Despite all the controversies and opposition, ‘The Kerala Story’ has had a good run at the box office. How does it feel?
When a movie does well, it feels good. It doesn’t matter if it is my film or someone else’s film because that means the industry is thriving and more jobs for people, more joy.
Did you anticipate that the film would receive so much love from the audience?
I had an intuition that we have made a good film and whoever will watch it will get emotionally involved, but I didn’t anticipate people with posters on the road, people driving on bikes holding hoardings and autorickshaw drivers giving free rides if you show The Kerala Story ticket. The public totally took care of our promotions and PR.
The film deals with a grave and important subject. Can you share any fun or interesting anecdotes from the sets of the film?
I had made a few dog friends in Ladakh. There’s a scene where Ishak gets angry with me and gets violent, so my dog friends would howl or come running onto set (we were shooting outdoors) in the middle of the scene. Also, they didn’t like seeing me cry, so after the shot was done I had to go crack a joke with them so they weren’t upset.
When I was shooting for the scenes where I am pregnant, I was walking with a huge belly in the narrow lanes. It did evoke some chuckles behind the scenes from all of us. I had to squat with the prosthetic stomach to sit. For a movie like this, keeping the mood on set serious but still light, I would give full credit to Sudipto sir and Vipul sir.
Who did you bond with the most on the sets from amongst your co-stars?
For me, it was like living three different lives. The college portions with the girls, my dorm room and the boys.
Then the Afghanistan portions, my husband and the baby and even the jail portions of the United Nations peacekeeping force. I got along well with everyone – the actors, ADs, and the crew. We were fortunate everyone was nice.
One person who remained through all the three lifetimes was my mother in the movie played by Devadarshni Chetan. She is a lovely actress. For me, ‘The Kerala Story’ was a mother daughter story from the first time I read it, so even portions where Shalini’s mother isn’t physically present, she’s in her mind in each scene. She wants to speak to her mother, or avoid her mother, or craves to meet her mother just once.

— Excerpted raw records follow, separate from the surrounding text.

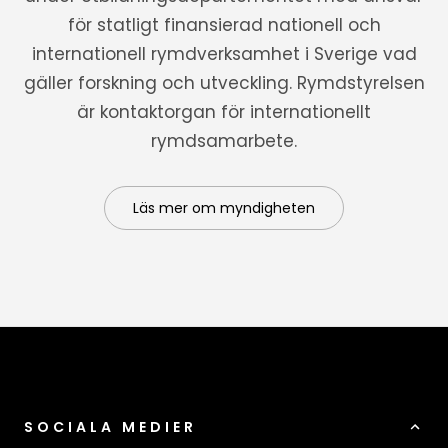
för statligt finansierad nationell och
internationell rymdverksamhet i Sverige vad
gäller forskning och utveckling. Rymdstyrelsen
är kontaktorgan för internationellt
rymdsamarbete.
Läs mer om myndigheten
SOCIALA MEDIER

What, according to you, sets Vipul Shah apart from the other producers in Bollywood?
I have not worked with too many people in Bollywood yet so comparing would be unfair, but I can tell you about Vipul sir. He reads people very well. He has the intelligence to project a character on an actor even if he’s not seen the actor in that getup. He cast me as a saviour in ‘Commando’. Bhavana Reddy is an encounter specialist and then as Shalini Unnikrishnan who is afraid of guns, a victim in ‘The Kerala Story’. Also, they have a lot of very tasty food on set and I like that everyone is allowed to eat all the food in the buffet, unlimited helpings. There is no hierarchy when it comes to food.
Is it difficult to switch on and switch off from a character as intense as Shalini Unnikrishnan for you?
Yes, it may be a little difficult to get in and out of a character but it is more difficult to get a role like Shalini Unnikrishnan. I still have people who want to be actors who ask me how to get a role and I have no answer other than that the cosmos has to come together and give it to you.
You are one actor in Bollywood who has never shied away from speaking your mind. Has your outspoken nature ever created problems for you in your career in the industry?
Not really. Not yet. It may have actually, but I am unaware.
Fans have always been very curious about your romantic relationships as you have rarely spoken about them. What is your idea of an ideal man?
Someone who likes animals (not to eat), someone who is kind to people, who speaks in the same tone to people from all strata of society, and someone who can laugh at himself. If he can’t then no worries, I will laugh at him. He should be someone who can keep himself entertained, so he won’t lose his temper when things don’t go his way (traffic jams). Someone who is moderately intelligent would be appreciated. If he can avoid asking too many questions, that would be an added bonus.
Things have changed immensely for actresses in the industry today. However, they still have a long way to go as far as gender parity and sexism is concerned. Do you agree?
Whatever happens in society gets reflected in any industry. Maybe at school levels they can teach toddlers and then things might change.
You will next be seen in ‘Commando 4.’ What new will your fans get to see from your character in the film?
The character they have all been waiting for – Bhavana Reddy. Lots more action and lots of laughs!
Apart from Vidyut Jammwal, is there any actor, working with whom was an absolute treat for you?
I am an absolute treat to work with and I get along with almost everyone (laughs).